Veinte años ¿no son nada?, de Josep M. Muñoz en La Vanguardia
Que España ha cambiado de forma extraordinariamente positiva en los veinte años que han transcurrido desde su ingreso en la UE es un aserto que pocos podrán poner en duda. La incorporación a la comunidad europea no sólo le ha permitido situarse en la senda del crecimiento y el desarrollo económicos, sino que ha contribuido también a asegurar una estabilidad política e institucional inédita en la historia contemporánea española (¿hay que recordar que entonces, en 1986, hacía sólo cuatro años de un frustrado golpe militar?).

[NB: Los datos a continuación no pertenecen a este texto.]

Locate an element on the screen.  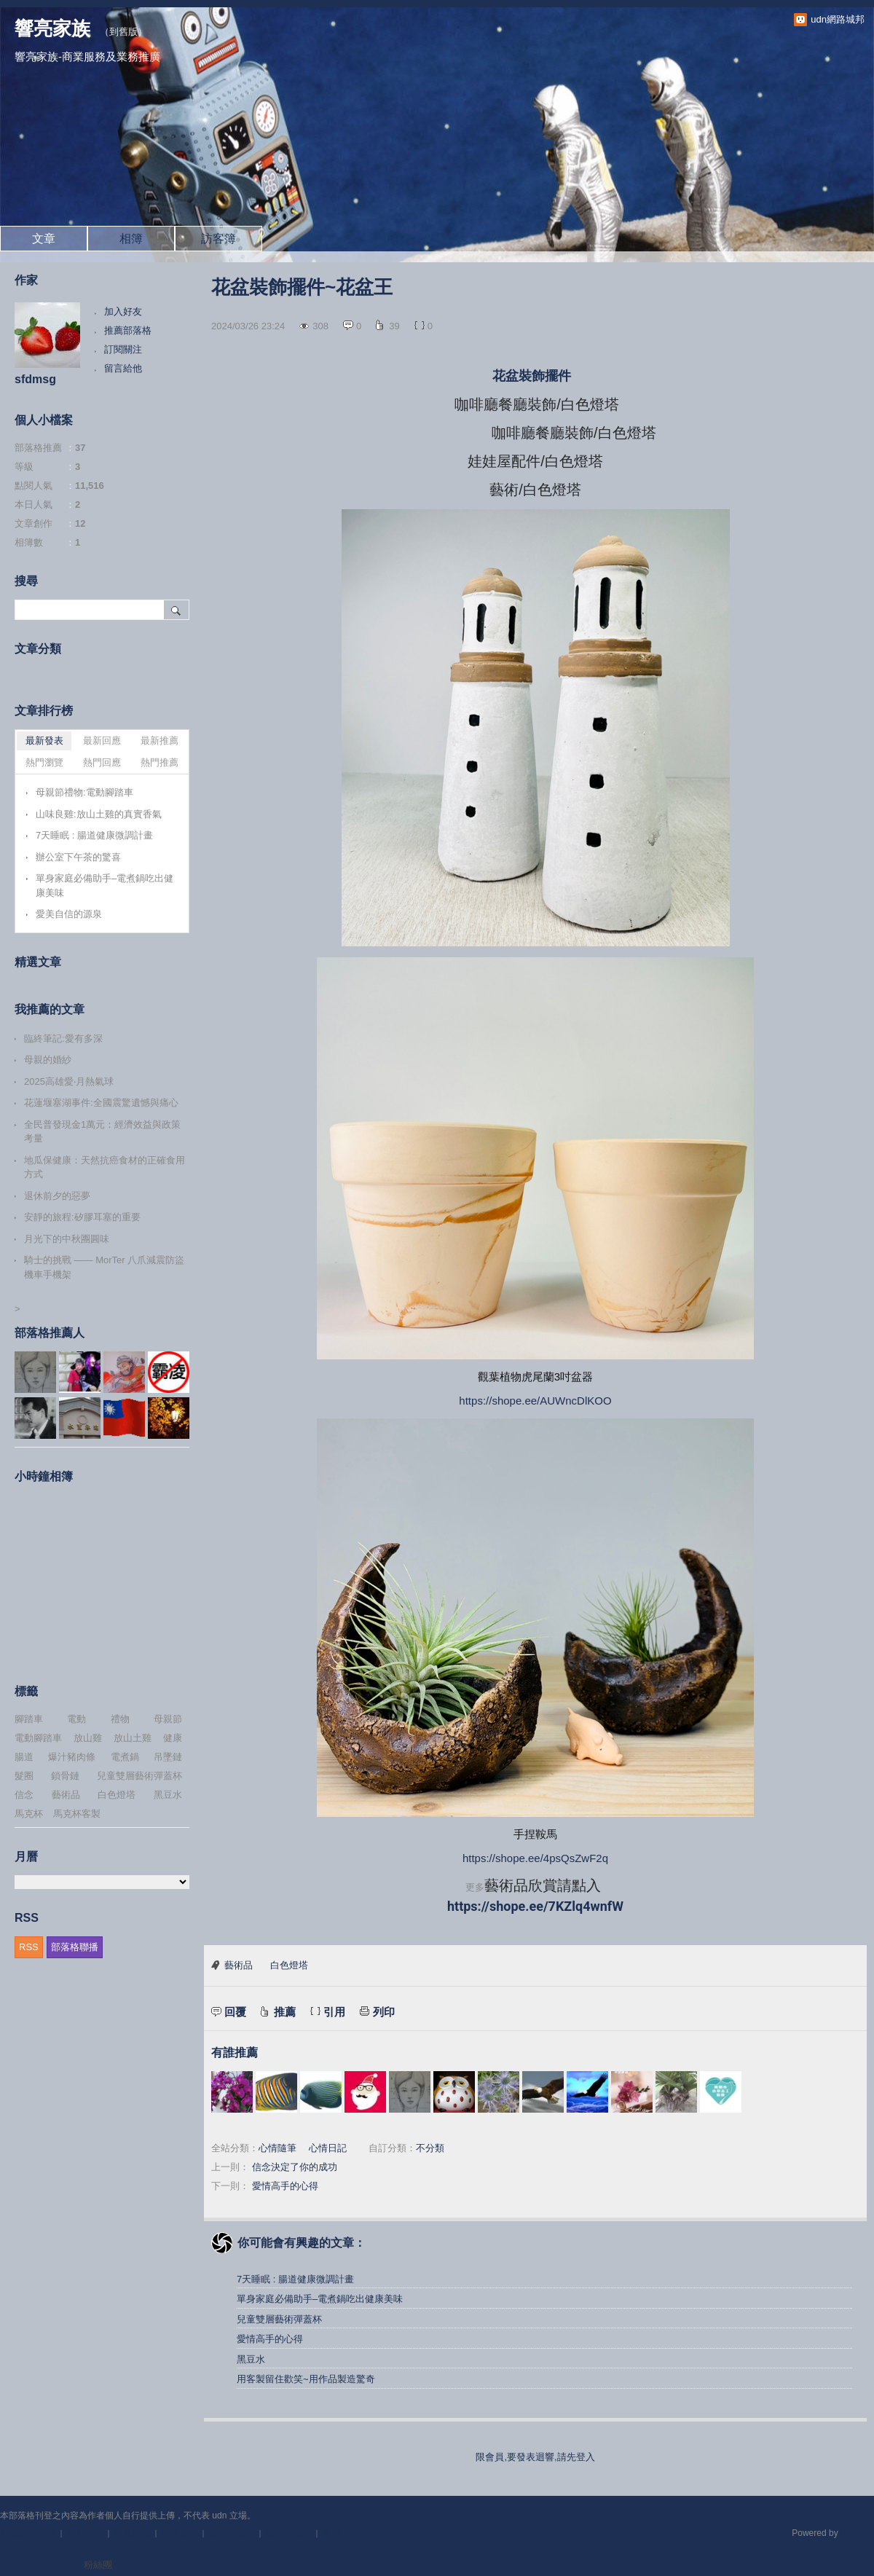 關於我們 is located at coordinates (85, 2533).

Las claves del progreso español se encuentran, desde hace mucho tiempo, en Europa. Como resumió sabiamente el profesor Jordi Nadal, antes de que España entrara en Europa, Europa había ya entrado en España, permitiendo el desarrollo que, a la postre, terminó por superar la infamia política y la ineficacia económica del franquismo. De hecho, la pertenencia a Europa como remedio de los males patrios es algo que, hace ya más de un siglo, algunos regeneracionistas españoles (y los catalanes a la cabeza) habían visto con toda claridad, y que Ortega y Gasset acertó a resumir en su célebre frase: "España es el problema, Europa es la solución".

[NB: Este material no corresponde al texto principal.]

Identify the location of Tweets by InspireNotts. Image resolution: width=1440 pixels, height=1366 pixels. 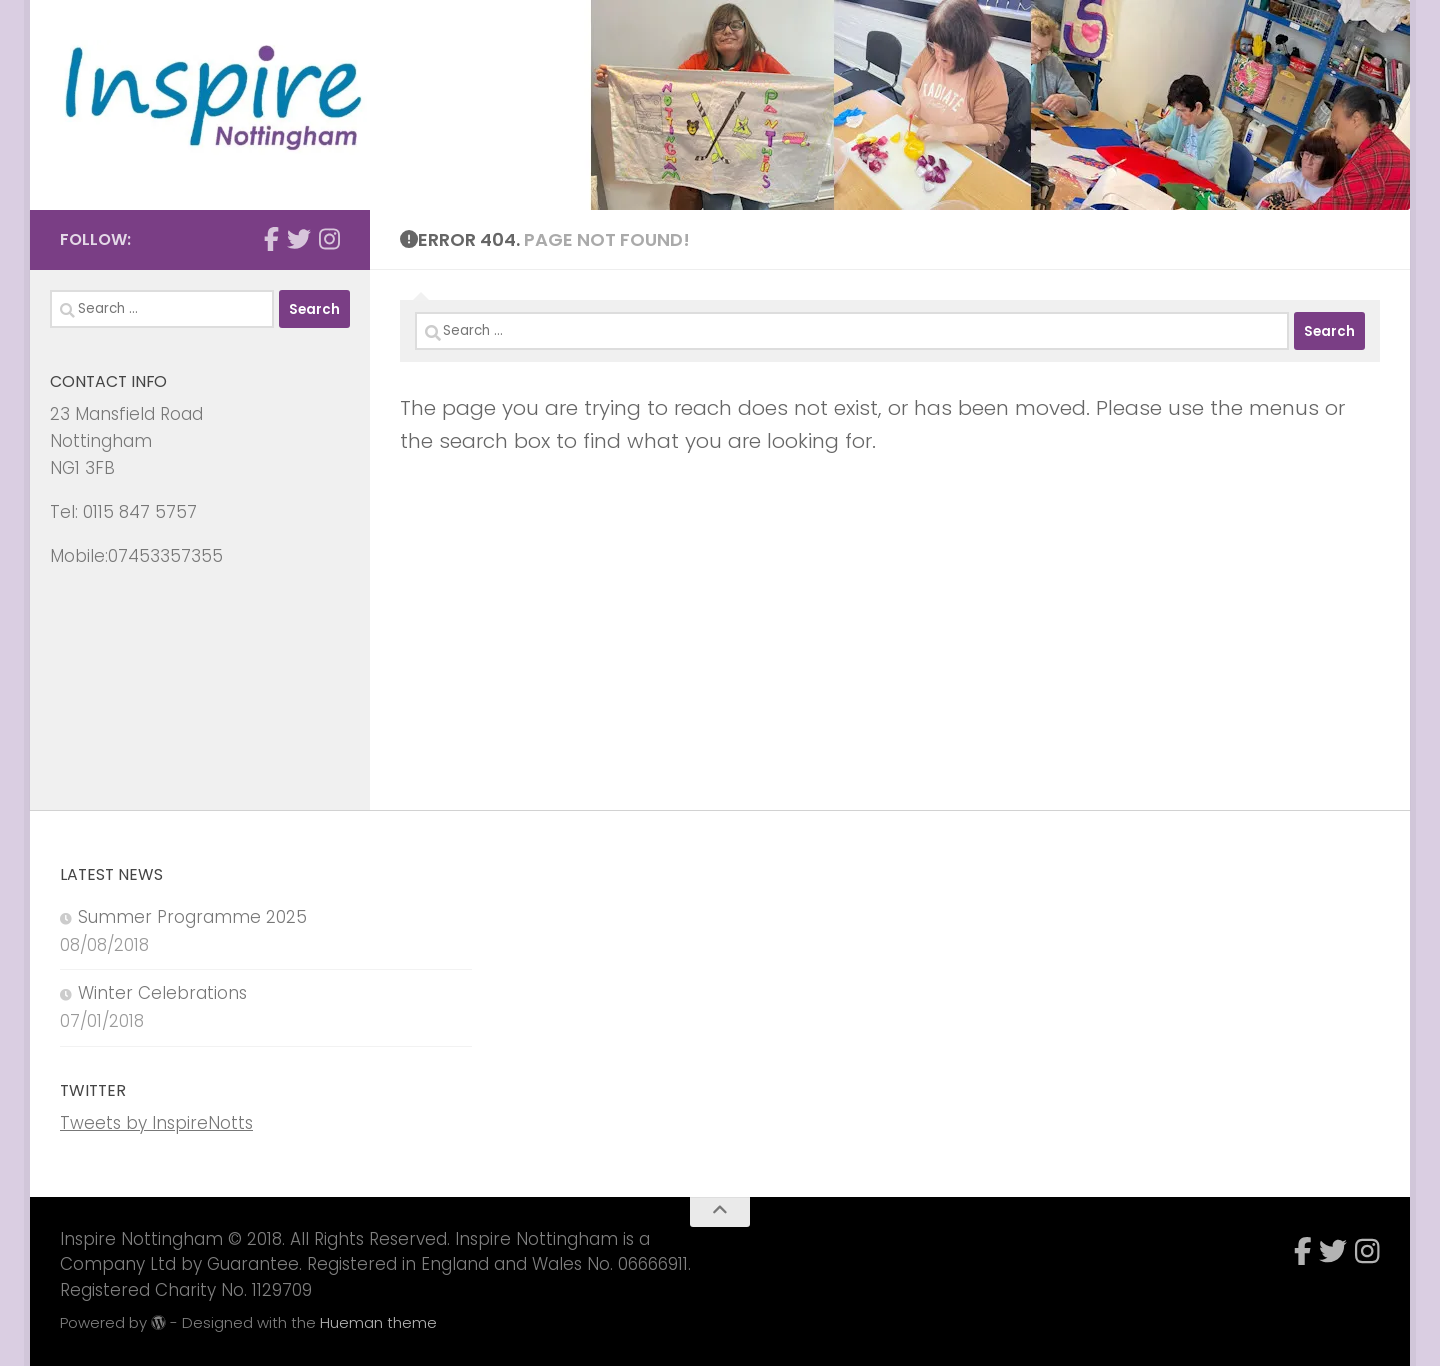 (156, 1123).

Sin embargo, el camino que nos queda todavía por andar, si queremos igualar a nuestros socios europeos en nivel de vida y bienestar social, es todavía muy largo. Claro está que veinte años es un periodo históricamente corto, y que las desigualdades más profundas, como las que atañen al nivel de educación de un país, no se van a resolver de un día para otro. Por ello, justamente, es muy importante el modelo de desarrollo que se adopte. Y España parece optar por un crecimiento poco sostenible, basado no en la industria y el conocimiento, sino en el ladrillo y el ocio: como apuntan algunas voces críticas, corremos el serio riesgo de convertirnos en el geriátrico de los ricos europeos, atendidos por la mano de obra barata que nos llega de otros continentes.

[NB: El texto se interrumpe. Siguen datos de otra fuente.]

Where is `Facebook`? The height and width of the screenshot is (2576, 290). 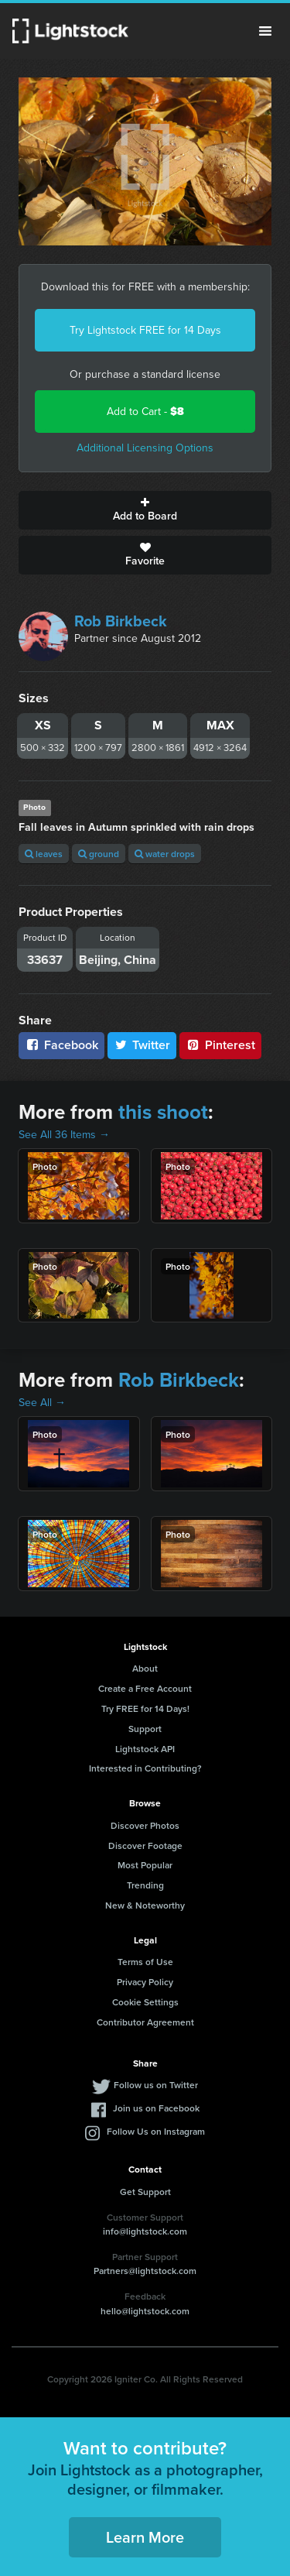 Facebook is located at coordinates (61, 1045).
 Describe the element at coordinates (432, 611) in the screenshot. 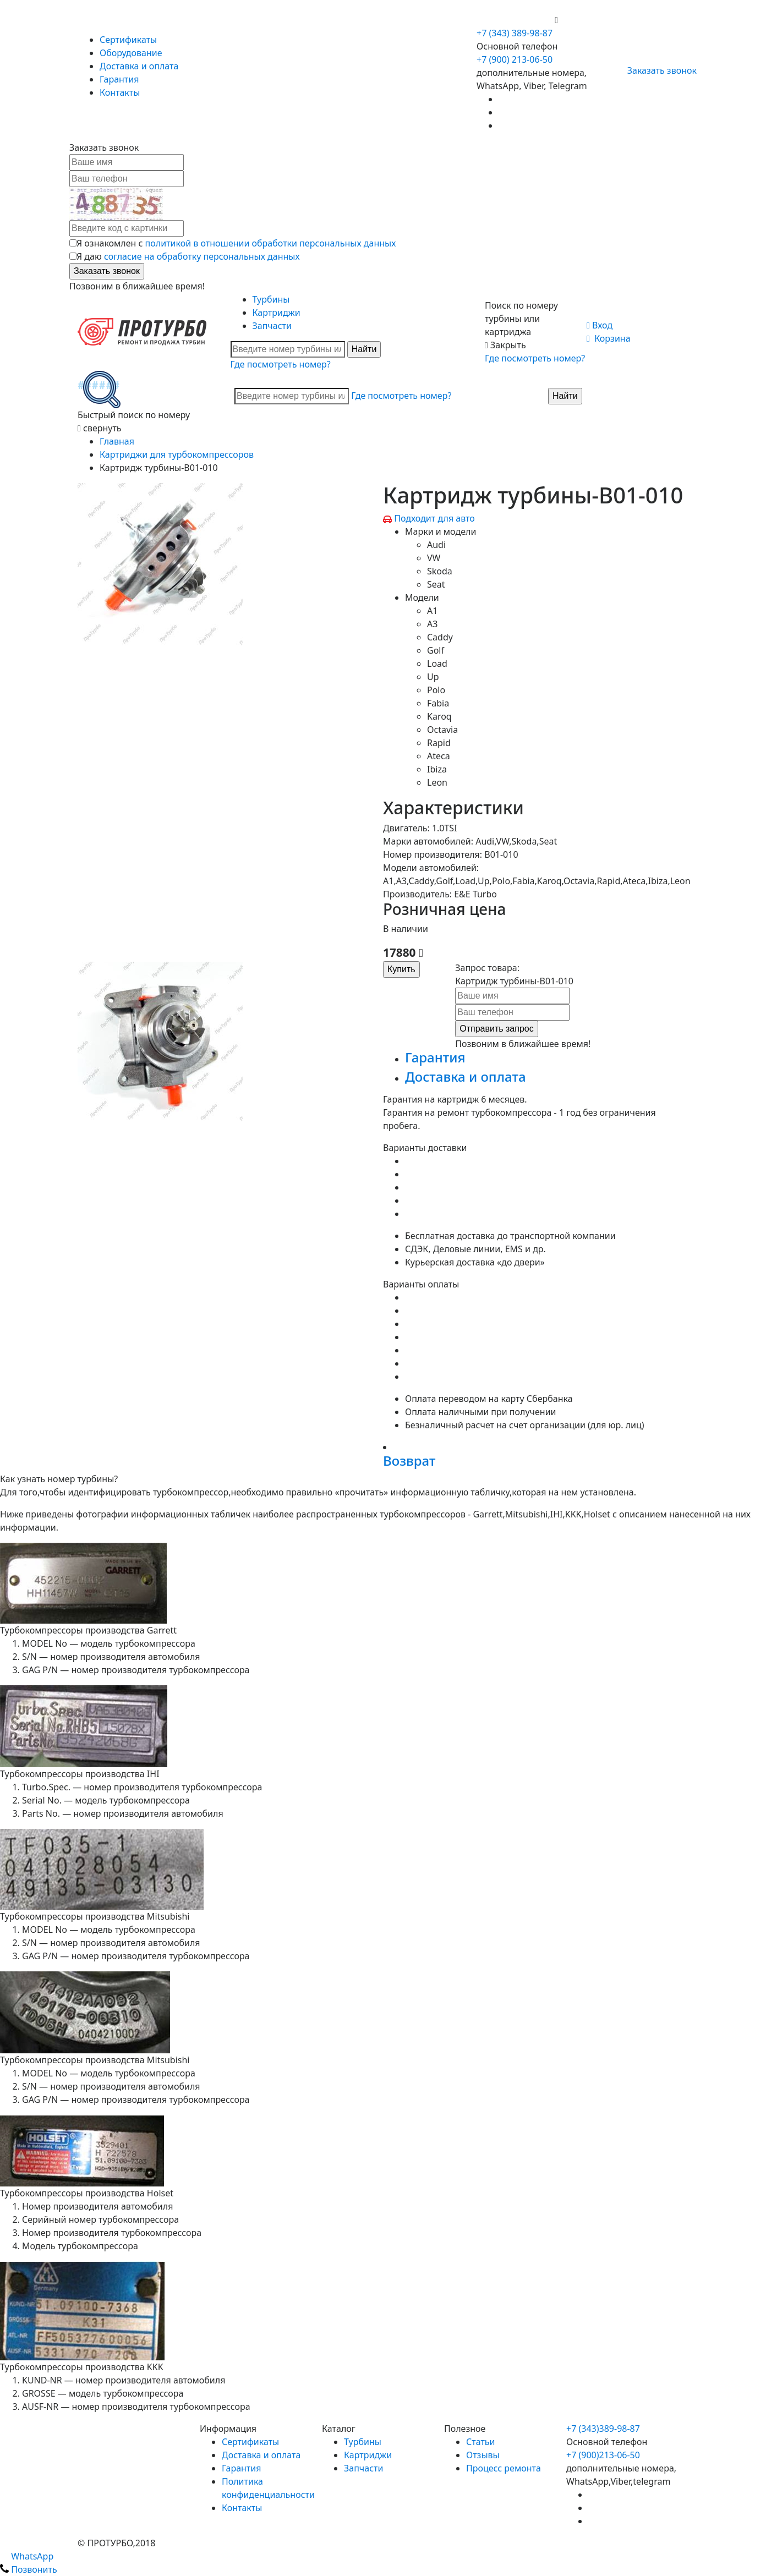 I see `A1` at that location.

Un ejemplo que me parece revelador. Este verano, el suplemento dominical del diario El País publicaba un reportaje sobre lo que llamaba generación Europa,en el que se recogían impresiones de veinte jóvenes españoles, nacidos el mismo día del ingreso de España en la entonces Comunidad Económica Europea, es decir, el 1 de enero de 1986. Los dos chicos que aparecían destacados en la cubierta del dominical, madrileño uno, extremeño el otro, habían abandonado sus estudios en 4. º y 3. º de ESO, respectivamente. Pocos días después, el mismo periódico publicaba un reportaje sobre Islandia en el que el autor se preguntaba acerca de las razones que habían permitido a esa fría y lejana isla dar el enorme salto de prosperidad que había experimentado, precisamente, en los últimos veinte años. La respuesta la encontraba en el despacho del doctor Stefansson, fundador de una empresa, De-CODE, que es líder mundial en biotecnología. Según este antiguo catedrático de Harvard, la clave que ha permitido a su pequeña isla situarse a la cabeza de los países desarrollados es su apuesta por la creatividad. Y decía: "La mejor forma de ser creativo es leer. El lenguaje es el instrumento de las ideas. La mejor forma de enseñar a la mente a pensar es la buena literatura. Yo leo entre 50 y 60 novelas al año, y entre 30 y 40 libros de poesía". Afirmación que corroboraba el periodista cuando cuenta que, "en vez de hablar sobre su trabajo en genética, pasamos casi todo el tiempo hablando de Jorge Luis Borges, de Shakespeare, de Pablo Neruda, de Joseph Conrad y de Gabriel García Márquez".
Dice el tango que veinte años no son nada. Pero para los islandeses, veinte años han significado mucho. La diferencia, está claro, se encuentra en qué se invierte, si en ladrillo o en capital humano. O, lo que viene a ser lo mismo, en lo poco o lo mucho que se lee. Y ocurre que en nuestro país, como es bien sabido, cada vez se lee menos.